Activity » All entries need to be written out verbatim, with pictures omitted.
==*==
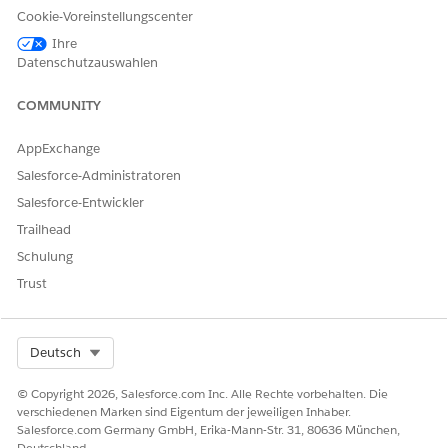
Siehe auch
Cookie-Voreinstellungscenter
Ihre
InsPolicyService:createOutOfSequencePolicyVersion
Datenschutzauswahlen
COMMUNITY
KONNTEN SIE IHR PROBLEM MITHILFE DIESES ARTIKELS
AppExchange
LÖSEN?
Salesforce-Administratoren
Geben Sie uns Feedback, damit wir uns verbessern können.
Salesforce-Entwickler
Ja
Nein
Trailhead
Schulung
Trust
Select Org
Deutsch
© Copyright 2026, Salesforce.com Inc. Alle Rechte vorbehalten. Die
verschiedenen Marken sind Eigentum der jeweiligen Inhaber.
Salesforce.com Germany GmbH, Erika-Mann-Str. 31, 80636 München,
Deutschland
==*==
Task response »
Siehe auch
Cookie-Voreinstellungscenter
Ihre
InsPolicyService:createOutOfSequencePolicyVersion
Datenschutzauswahlen
COMMUNITY
KONNTEN SIE IHR PROBLEM MITHILFE DIESES ARTIKELS
AppExchange
LÖSEN?
Salesforce-Administratoren
Geben Sie uns Feedback, damit wir uns verbessern können.
Salesforce-Entwickler
Ja
Nein
Trailhead
Schulung
Trust
Select Org
Deutsch
© Copyright 2026, Salesforce.com Inc. Alle Rechte vorbehalten. Die
verschiedenen Marken sind Eigentum der jeweiligen Inhaber.
Salesforce.com Germany GmbH, Erika-Mann-Str. 31, 80636 München,
Deutschland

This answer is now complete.